**What to produce**
Restate word for word the lines below that run from the one holding "An- und Verkauf" through the one holding "Because you don't", inclusive. Pictures don't belong in the copy.

----

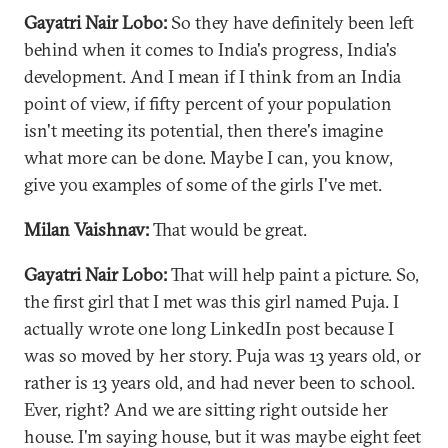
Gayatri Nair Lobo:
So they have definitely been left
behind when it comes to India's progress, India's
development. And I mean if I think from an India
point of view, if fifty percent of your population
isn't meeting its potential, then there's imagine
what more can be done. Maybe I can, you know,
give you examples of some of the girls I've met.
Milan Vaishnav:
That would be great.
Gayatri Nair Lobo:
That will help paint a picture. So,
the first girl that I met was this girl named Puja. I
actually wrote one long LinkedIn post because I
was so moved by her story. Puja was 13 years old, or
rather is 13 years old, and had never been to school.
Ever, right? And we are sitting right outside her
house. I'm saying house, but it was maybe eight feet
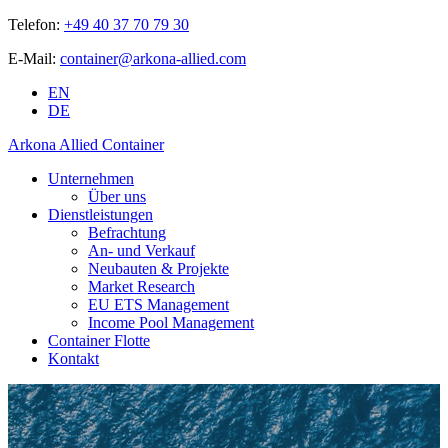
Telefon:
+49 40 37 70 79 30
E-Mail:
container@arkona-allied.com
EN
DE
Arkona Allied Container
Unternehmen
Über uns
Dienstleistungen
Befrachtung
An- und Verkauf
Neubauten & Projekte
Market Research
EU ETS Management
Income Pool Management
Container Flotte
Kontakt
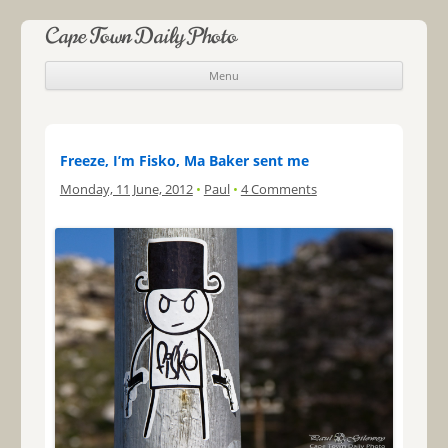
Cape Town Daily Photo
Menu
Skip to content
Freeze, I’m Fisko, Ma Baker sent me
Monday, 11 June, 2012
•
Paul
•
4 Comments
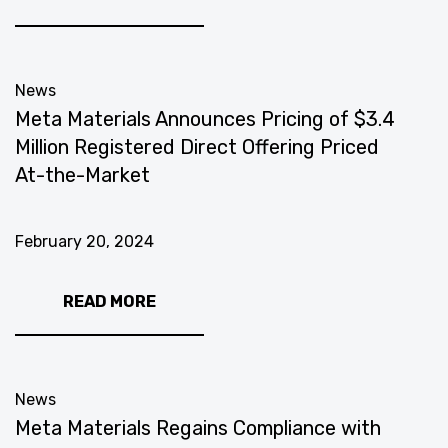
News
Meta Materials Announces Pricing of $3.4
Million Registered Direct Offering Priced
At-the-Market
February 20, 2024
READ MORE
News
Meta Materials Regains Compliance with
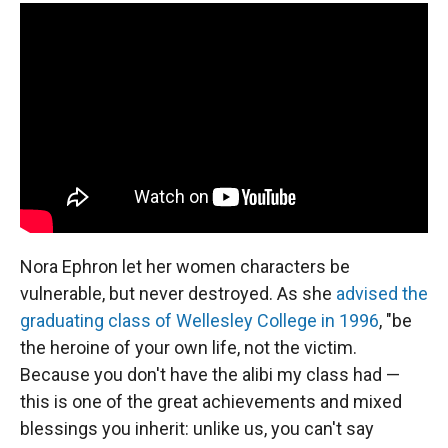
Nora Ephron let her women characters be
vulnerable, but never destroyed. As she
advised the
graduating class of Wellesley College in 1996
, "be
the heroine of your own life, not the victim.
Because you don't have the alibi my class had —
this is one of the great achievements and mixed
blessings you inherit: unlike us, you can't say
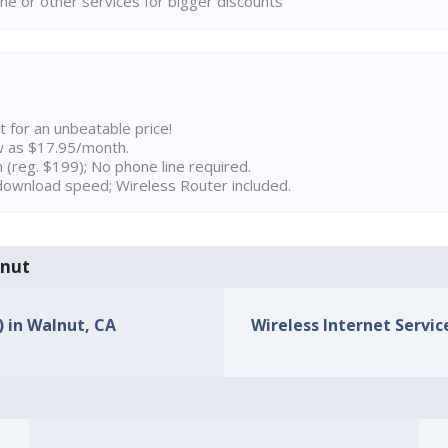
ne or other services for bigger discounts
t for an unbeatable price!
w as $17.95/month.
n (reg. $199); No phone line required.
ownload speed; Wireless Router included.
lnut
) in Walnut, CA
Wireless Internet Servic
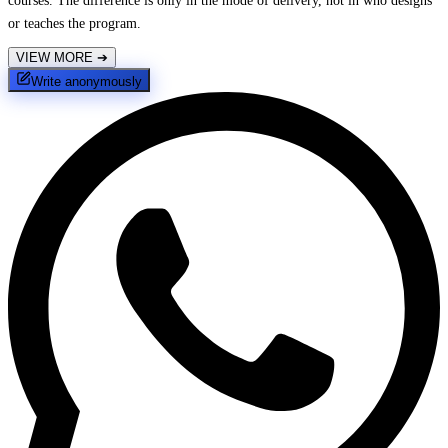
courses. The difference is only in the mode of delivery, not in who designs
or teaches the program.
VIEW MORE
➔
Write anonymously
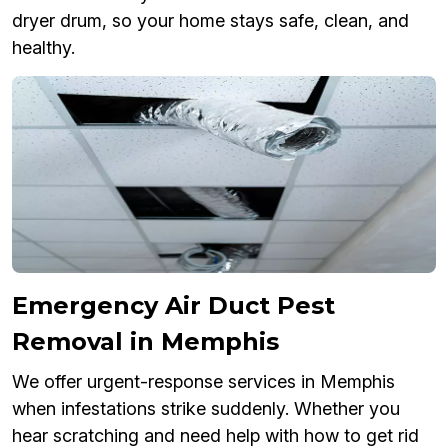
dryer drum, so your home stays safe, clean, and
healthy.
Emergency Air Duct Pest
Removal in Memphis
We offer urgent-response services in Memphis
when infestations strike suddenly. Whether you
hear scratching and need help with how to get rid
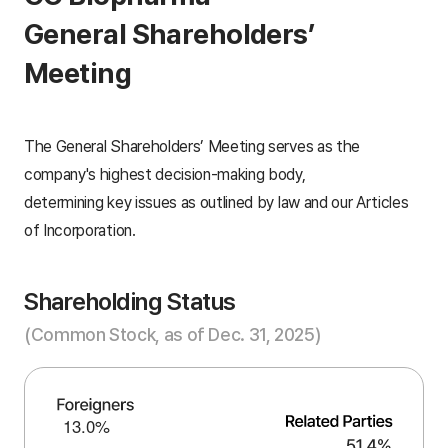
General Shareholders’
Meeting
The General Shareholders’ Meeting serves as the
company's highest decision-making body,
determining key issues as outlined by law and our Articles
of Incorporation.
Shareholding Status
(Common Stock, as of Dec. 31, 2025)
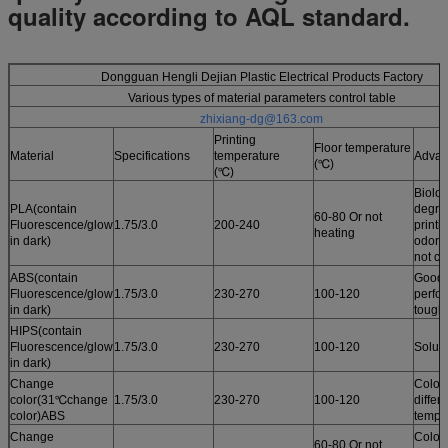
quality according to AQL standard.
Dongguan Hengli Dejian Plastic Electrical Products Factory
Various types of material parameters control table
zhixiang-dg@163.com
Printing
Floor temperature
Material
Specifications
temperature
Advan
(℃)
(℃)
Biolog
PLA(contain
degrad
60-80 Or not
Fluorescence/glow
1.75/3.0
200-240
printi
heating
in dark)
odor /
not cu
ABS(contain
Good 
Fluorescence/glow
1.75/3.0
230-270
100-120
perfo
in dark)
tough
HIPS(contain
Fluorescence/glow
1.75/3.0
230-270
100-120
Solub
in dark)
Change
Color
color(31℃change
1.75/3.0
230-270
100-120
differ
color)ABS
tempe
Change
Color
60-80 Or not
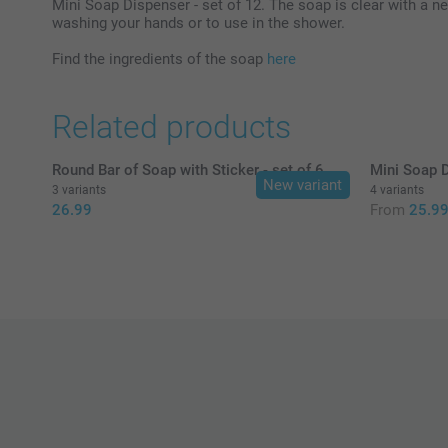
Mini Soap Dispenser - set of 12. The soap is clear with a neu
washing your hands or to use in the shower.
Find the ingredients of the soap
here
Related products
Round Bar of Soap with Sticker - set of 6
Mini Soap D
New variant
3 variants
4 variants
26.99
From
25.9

----

**Task answer**
An- und Verkauf
Neubauten & Projekte
Market Research
EU ETS Management
Income Pool Management
Container Flotte
Kontakt
Cape Town Daily Photo
Menu
Skip to content
Freeze, I’m Fisko, Ma Baker sent me
Monday, 11 June, 2012
•
Paul
•
4 Comments
News
Meta Materials Announces Pricing of $3.4
Million Registered Direct Offering Priced
At-the-Market
February 20, 2024
READ MORE
News
Meta Materials Regains Compliance with
Nora Ephron let her women characters be
vulnerable, but never destroyed. As she
advised the
graduating class of Wellesley College in 1996
, "be
the heroine of your own life, not the victim.
Because you don't have the alibi my class had —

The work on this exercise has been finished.